Set down, exactly and with nothing added, the lines running from the one that holds "<instances>...</instances> (empty list" to the final line of the records. Pictures stay out of the copy.
* * *
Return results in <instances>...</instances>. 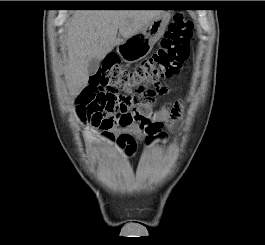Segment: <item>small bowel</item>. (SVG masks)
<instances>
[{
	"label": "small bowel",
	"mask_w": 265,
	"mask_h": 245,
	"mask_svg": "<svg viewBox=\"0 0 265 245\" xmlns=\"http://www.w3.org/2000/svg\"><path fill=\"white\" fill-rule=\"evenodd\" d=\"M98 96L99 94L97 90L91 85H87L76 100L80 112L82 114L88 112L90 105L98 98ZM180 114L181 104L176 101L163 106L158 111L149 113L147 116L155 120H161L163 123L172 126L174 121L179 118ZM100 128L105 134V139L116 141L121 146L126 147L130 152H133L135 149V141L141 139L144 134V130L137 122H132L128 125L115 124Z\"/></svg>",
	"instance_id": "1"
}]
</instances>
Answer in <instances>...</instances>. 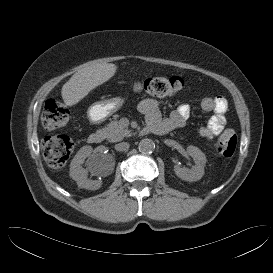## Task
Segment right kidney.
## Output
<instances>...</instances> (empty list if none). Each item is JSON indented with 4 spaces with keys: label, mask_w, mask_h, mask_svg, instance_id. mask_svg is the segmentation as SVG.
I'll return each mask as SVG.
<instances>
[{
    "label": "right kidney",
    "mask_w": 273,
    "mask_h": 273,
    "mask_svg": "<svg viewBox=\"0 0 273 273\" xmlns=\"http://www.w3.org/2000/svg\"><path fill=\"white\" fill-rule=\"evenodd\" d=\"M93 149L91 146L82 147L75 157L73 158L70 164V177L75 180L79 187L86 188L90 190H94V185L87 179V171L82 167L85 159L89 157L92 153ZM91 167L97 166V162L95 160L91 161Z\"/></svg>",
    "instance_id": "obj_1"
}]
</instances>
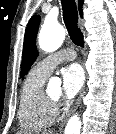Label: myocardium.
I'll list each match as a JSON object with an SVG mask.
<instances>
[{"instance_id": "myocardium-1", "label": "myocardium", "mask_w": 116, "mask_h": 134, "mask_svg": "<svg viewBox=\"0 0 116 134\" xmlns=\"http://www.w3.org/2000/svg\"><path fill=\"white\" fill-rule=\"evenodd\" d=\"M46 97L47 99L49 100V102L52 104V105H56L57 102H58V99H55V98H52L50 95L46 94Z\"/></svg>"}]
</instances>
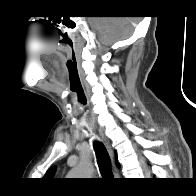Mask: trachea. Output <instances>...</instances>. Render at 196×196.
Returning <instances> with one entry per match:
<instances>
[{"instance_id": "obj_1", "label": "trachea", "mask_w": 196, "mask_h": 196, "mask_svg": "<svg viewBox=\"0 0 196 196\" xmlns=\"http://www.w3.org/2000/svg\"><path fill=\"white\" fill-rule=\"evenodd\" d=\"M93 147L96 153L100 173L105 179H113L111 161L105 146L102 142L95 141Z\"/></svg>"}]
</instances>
* * *
- Task answer
<instances>...</instances> (empty list if none). Each item is JSON indented with 4 spaces with keys: label, mask_w, mask_h, mask_svg, instance_id. mask_svg is the segmentation as SVG.
I'll return each mask as SVG.
<instances>
[{
    "label": "right kidney",
    "mask_w": 273,
    "mask_h": 273,
    "mask_svg": "<svg viewBox=\"0 0 273 273\" xmlns=\"http://www.w3.org/2000/svg\"><path fill=\"white\" fill-rule=\"evenodd\" d=\"M93 149L91 146L82 147L75 157L73 158L70 164V177L75 180L79 187L86 188L90 190H94V185L87 179V171L82 167L85 159L89 157L92 153ZM91 167L97 166V162L95 160L91 161Z\"/></svg>",
    "instance_id": "obj_1"
}]
</instances>
Label: myocardium.
I'll list each match as a JSON object with an SVG mask.
<instances>
[{"instance_id": "myocardium-1", "label": "myocardium", "mask_w": 116, "mask_h": 134, "mask_svg": "<svg viewBox=\"0 0 116 134\" xmlns=\"http://www.w3.org/2000/svg\"><path fill=\"white\" fill-rule=\"evenodd\" d=\"M46 97L47 99L49 100V102L52 104V105H56L57 102H58V99H55V98H52L50 95L46 94Z\"/></svg>"}]
</instances>
Mask: trachea. Output <instances>...</instances>. Render at 196×196.
Returning <instances> with one entry per match:
<instances>
[{"instance_id": "obj_1", "label": "trachea", "mask_w": 196, "mask_h": 196, "mask_svg": "<svg viewBox=\"0 0 196 196\" xmlns=\"http://www.w3.org/2000/svg\"><path fill=\"white\" fill-rule=\"evenodd\" d=\"M93 147L96 153L100 173L105 179H113L111 161L105 146L102 142L95 141Z\"/></svg>"}]
</instances>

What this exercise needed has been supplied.